Tuesday Sept 21st, 2021, 0600-0820
Ed Garvey Shelter to Harpers Ferry, SOBO AT mm 1167
318 gain, 1165 loss
It was an easy downhill, then stroll along the Potomac and C&O Canal for about 3 miles into Harpers Ferry in the early morning. The small historic town is said to be the spiritual halfway point of the trail and is headquarters for the Appalachian Trail Conservancy, the non-profit organization that oversees the AT. This is where hikers get their pictures taken for the AT class yearbook.
Upon arriving town, I had time to grab a breakfast sandwich, then head over to the ATC office. A volunteer and former SOBO AT hiker greeted me, inducting me into the hall of fame as 2021 SOBO Hiker #61. I was surprised that there were only 60 SOBOs ahead. I thought I’d passed at least that many, so I guess I was middle of the herd at this point. No telling where I’d finish.
I checked out all the pictures and displays in the center. There was a huge 3D topographic map showing the whole trail. It was fun to see how big the mountains looked at both the northern and southern ends. I was in for a lot more ups and downs in VA and NC. I wish I could have displays like that of all the trails I’ve done. I’d probably stare at them for hours ever day, reliving the journey.

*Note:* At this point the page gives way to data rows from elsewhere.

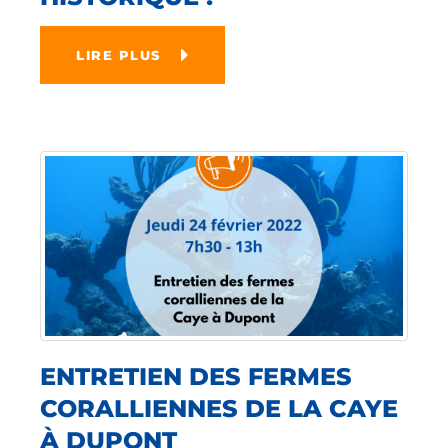
LIRE PLUS
ENTRETIEN DES FERMES
CORALLIENNES DE LA CAYE
À DUPONT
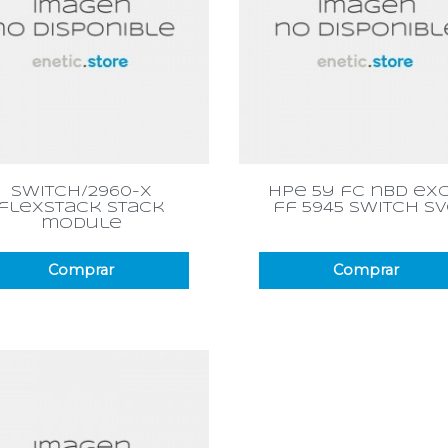
Vista rápida
Vista rápida


switch/2960-x
hpe 5y fc nbd ex
flexstack stack
ff 5945 switch s
module
Comprar
Comprar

I’d checked the DC train status to see that it was already 1.5 hrs late. It comes all the way from Chicago, sharing tracks with commercial freight trains that take precedence over it, so that’s why it’s always late (this is almost never the case for passenger trains in Europe and Japan). I hated to wait until after noon so I started asking around for a ride. While at the ATC, I met a guy, Sergio, who was just starting his SOBO section hike. He was from Denver and his buddy, Tom, from the DC metro area was just dropping him off. I could ride with Tom on his return. Score.

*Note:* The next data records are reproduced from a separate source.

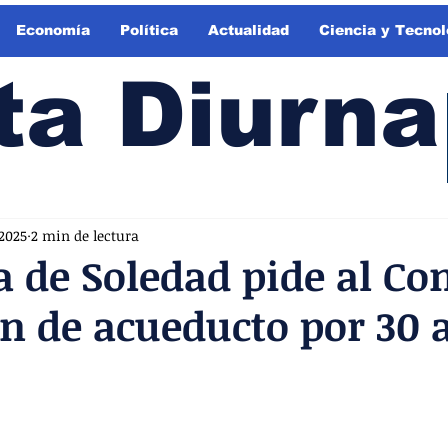
Economía
Política
Actualidad
Ciencia y Tecnol
ta Diurna
 2025
2 min de lectura
a de Soledad pide al Co
n de acueducto por 30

While public transportation to DC can suck, once in the DC metro zone, it’s easy. Tom dropped me off at the Spring Hill metro station near Tyson’s Corner. I caught a train in 5 minutes, made a transfer to the red line and in no time at all, got picked up by my friend at her nearby station. It was a little weird being in a big city, with everyone wearing masks and warning signs no matter where I looked. Things are always crazy in DC. I’d spent a lot of time in the area, having completed 2 summer internships at government agencies (EPA & NIH). I’d also visited on numerous school trips. But DC seemed especially volatile these days, with coronavirus and all the protests and demonstrations.
I wanted to avoid all of this by staying with my friends Sheila and Gretchen. Sheila was my first semester roommate at the Coast Guard Academy and we’ve been buds ever since. She is, in fact, probably my closest life-long friend. I’ve visited her or vice versa in a laundry list of locations: Washington, Hawaii, Mexico, North Carolina, New York, West Virginia, Pennsylvania, Vermont, and Florida to name just a few. We traveled together on our 4th and 3rd class USCG Eagles cruises to the UK and Copenhagen. And it was her and Gretchen that I stayed with over the summers in DC (they’re married). Thinking back on all the fun times we’ve had together is a whirlwind of a tour.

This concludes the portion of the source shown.